The common vertebra consists of the body and the arch, which enclose the vertebral foramen. The body consists of a loose trabecular bone, the spongiosa, which contains the bone marrow and is encased by the corticalis. The vertebral bodies increase in width from C2 to L3 and then decrease again in the lower lumbar spine towards the coccyx. The superior and inferior surfaces of the vertebral body are called endplates and consist of a ringlike cortical bone that surrounds the hyaline cartilage plates, which are remnants of the epiphysis of the vertebral body.

The epiphysis of the vertebral body undergoes a ring-like ossification at the age of 8 years and fuses with the vertebral body by the age of 18–21 years.

Imaging: The non-ossified epiphysis and the adjacent intervertebral disc account for the wide intervertebral distance between the ossified centres in children on CT and plain films (Fig. 2.2).

At the posterior surface, an irregular-shaped aperture can be found for the exit of the basivertebral veins from the body of the vertebra. The perivenous fat leads to a bright signal in MRI on T1w. Typically, a strong enhancement can be detected after administration of intravenous contrast agent.

During the first months of life, the appearance of the vertebral bodies on MRI occurs through three subsequent stages:

First month (Fig. 2.3):

The enchondral ossification centres of the vertebral bodies show a lower signal in T1w compared to muscles (Fig. 2.3a). The basivertebral veins appear as a horizontal band of high signal intensity in the centre of the osseous part. The adjacent cartilaginous endplates are markedly hyperintense on T1w compared to the osseous portion and are each about half the size of the central vertebral component (Fig. 2.3b). In T2w imaging, the osseous part of the vertebral body appears hypointense, while the endplates appear mildly hyperintense compared to muscles (Fig. 2.3c). The administration of contrast agent enhances the cartilaginous endplates and the central osseous portion.

One to six months (Fig. 2.4): The osseous portion of the vertebral body increases in signal intensity on T1w, starting at the superior and inferior portions of the body until the entire vertebral body is involved. Increasing signal intensity can also be detected on T2w until the body becomes isointense with the endplates at the age of 3 months.

From the age of about 7 months (Fig. 2.5): The vertebral bodies become hyperintense on T1w imaging compared to the cartilaginous endplates and surrounding muscles, while the cartilaginous endplates undergo ossification and therefore decrease in signal and incorporate into the vertebral body. On T2w imaging, the whole vertebral body now shows a homogenous and mildly hyperintense signal compared to muscles.

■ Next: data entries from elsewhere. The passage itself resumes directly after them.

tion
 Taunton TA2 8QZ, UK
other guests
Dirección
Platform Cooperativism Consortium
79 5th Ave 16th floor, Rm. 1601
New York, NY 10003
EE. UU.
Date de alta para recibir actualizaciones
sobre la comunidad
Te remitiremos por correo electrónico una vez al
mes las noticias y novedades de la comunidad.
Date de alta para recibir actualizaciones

In children and adults the signal intensity of the vertebral body depends on its marrow contents.

Imaging: For children, haematopoietic marrow is dominant resulting in a relatively low signal intensity on T1w in MRI (Figs. 2.3, 2.4 and 2.5). The red marrow contains intermixed fat so that its signal intensity in T1w is higher compared to muscles and also compared to the intervertebral disc. The haematopoietic marrow markedly enhances after administration of contrast agent.

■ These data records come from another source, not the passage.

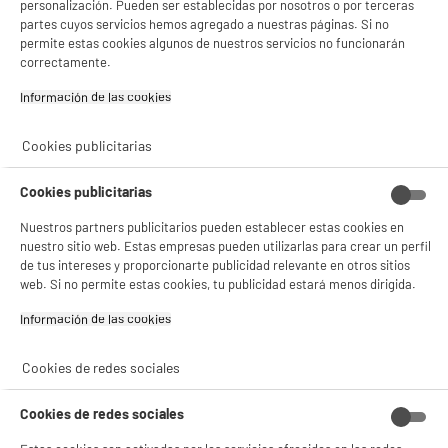
personalización. Pueden ser establecidas por nosotros o por terceras
product_anchor_characteristics
partes cuyos servicios hemos agregado a nuestras páginas. Si no
permite estas cookies algunos de nuestros servicios no funcionarán
correctamente.
239
€
96
Información de las cookies‎
0
€
58
Cuyo
Cookies publicitarias
Cookies publicitarias
Nuestros partners publicitarios pueden establecer estas cookies en
nuestro sitio web. Estas empresas pueden utilizarlas para crear un perfil
de tus intereses y proporcionarte publicidad relevante en otros sitios
web. Si no permite estas cookies, tu publicidad estará menos dirigida.
Comprados juntos habitualmente
Información de las cookies‎
Cookies de redes sociales
Cookies de redes sociales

Fatty conversion of the marrow starts at the age of 8–12 years around the central venous plexus, yielding increasing signal of the vertebral body on T1w. With increasing age, the replacement of the red marrow by fatty marrow continues.

The anterior part of the arch, which on both sides extends from the dorsolateral part of the body, is the pedicle. The dorsal part of the arch is formed by the paired lamina, which join at midline to the spinous process.

Ossification of the dorsal parts of the arch occurs at the age of 2–3 years, while fusion of the anterior part of the arch with the vertebral body takes place at the age of 3–6.

At each side, the transverse processes arise from the lateral parts of the arch. Moreover, a total of four articular processes can be found at the junction of pedicles and lamina which are called zygapophyses. Each side has a superior and inferior process, which articulates with zygapophyses of the adjacent vertebrae to the facet joint. The area between the superior and inferior articular processes is called the interarticular portion (Fig. 2.7).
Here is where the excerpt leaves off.